O que Netanyahu acha das ideias de Bolsonaro sobre o nazismo?
Nada como uma mentira repetida mil vezes… para ser desmentida mil vezes. O presidente Jair Bolsonaro endossou a tese defendida por seu ministro das Relações Exteriores, Ernesto Araújo, de que o nazismo era uma ideologia de esquerda. Araújo havia feito essa afirmação no dia 17 de março em entrevista a um canal no YouTube e repetiu-a em um artigo publicado em sua página na internet no sábado passado, um dia antes do início da visita de Bolsonaro a Israel, país cuja fundação está profundamente ligada à memória do extermínio de judeus pelos nazistas.
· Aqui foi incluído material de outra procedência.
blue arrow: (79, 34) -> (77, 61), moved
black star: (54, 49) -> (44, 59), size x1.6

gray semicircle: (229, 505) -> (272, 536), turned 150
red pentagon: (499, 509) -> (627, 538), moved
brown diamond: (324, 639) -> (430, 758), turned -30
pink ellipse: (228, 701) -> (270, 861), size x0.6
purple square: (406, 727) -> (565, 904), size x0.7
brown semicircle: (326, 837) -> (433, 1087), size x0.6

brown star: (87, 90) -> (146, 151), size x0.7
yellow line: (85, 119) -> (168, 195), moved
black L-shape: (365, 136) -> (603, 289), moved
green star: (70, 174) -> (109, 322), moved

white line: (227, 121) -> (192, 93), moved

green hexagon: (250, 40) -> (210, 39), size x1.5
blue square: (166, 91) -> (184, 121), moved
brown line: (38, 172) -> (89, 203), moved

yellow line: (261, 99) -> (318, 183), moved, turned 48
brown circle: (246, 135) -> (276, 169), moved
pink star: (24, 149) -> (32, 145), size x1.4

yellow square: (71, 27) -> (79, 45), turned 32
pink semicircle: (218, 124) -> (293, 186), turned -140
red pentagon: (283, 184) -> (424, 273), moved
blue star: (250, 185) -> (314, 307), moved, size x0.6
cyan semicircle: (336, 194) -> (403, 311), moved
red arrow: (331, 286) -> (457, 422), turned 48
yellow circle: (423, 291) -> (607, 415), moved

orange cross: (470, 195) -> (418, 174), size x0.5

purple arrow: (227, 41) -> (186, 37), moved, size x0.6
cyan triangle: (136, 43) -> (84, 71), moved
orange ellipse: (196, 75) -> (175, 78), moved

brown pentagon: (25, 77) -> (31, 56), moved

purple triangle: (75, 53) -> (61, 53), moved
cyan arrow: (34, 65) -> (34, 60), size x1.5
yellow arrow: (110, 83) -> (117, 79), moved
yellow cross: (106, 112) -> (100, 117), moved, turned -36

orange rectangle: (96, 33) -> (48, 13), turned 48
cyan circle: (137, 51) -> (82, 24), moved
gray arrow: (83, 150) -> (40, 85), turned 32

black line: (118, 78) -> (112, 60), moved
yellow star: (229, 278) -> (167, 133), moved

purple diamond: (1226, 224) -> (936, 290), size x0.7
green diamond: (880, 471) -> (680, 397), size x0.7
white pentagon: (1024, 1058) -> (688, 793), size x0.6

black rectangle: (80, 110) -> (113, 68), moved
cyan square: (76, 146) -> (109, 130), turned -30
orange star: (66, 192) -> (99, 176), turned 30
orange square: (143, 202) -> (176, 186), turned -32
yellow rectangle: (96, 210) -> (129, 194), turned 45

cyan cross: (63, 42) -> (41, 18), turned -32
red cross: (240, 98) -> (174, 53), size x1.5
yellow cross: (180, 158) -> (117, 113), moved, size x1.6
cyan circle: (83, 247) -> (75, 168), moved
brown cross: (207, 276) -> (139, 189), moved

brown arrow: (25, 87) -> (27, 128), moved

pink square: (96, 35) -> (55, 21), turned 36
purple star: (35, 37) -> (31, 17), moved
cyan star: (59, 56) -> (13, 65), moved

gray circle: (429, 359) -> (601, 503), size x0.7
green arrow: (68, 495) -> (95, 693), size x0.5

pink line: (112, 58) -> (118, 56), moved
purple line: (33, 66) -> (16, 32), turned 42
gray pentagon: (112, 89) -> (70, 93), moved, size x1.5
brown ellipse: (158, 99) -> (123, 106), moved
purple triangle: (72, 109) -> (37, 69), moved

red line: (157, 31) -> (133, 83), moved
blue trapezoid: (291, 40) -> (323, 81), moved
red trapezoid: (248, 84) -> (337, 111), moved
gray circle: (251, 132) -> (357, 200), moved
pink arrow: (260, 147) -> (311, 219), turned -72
Depois de visitar o museu do Holocausto em Israel, em que a história que se conta é que o nazismo era uma ideologia de extrema direita, Bolsonaro saiu-se com esta: "Sem dúvidas. É o Partido Nacional Socialista da Alemanha." Há uma unanimidade entre os historiadores sérios de que essa teoria é uma falácia, que já foi bem desmontada nesta reportagem do UOL. Não é o nome que define os traços ideológicos de um movimento político.
Bolsonaro foi a Israel com o objetivo de estreitar os seus laços com Israel, por ora comandado por Benjamin Netanyahu.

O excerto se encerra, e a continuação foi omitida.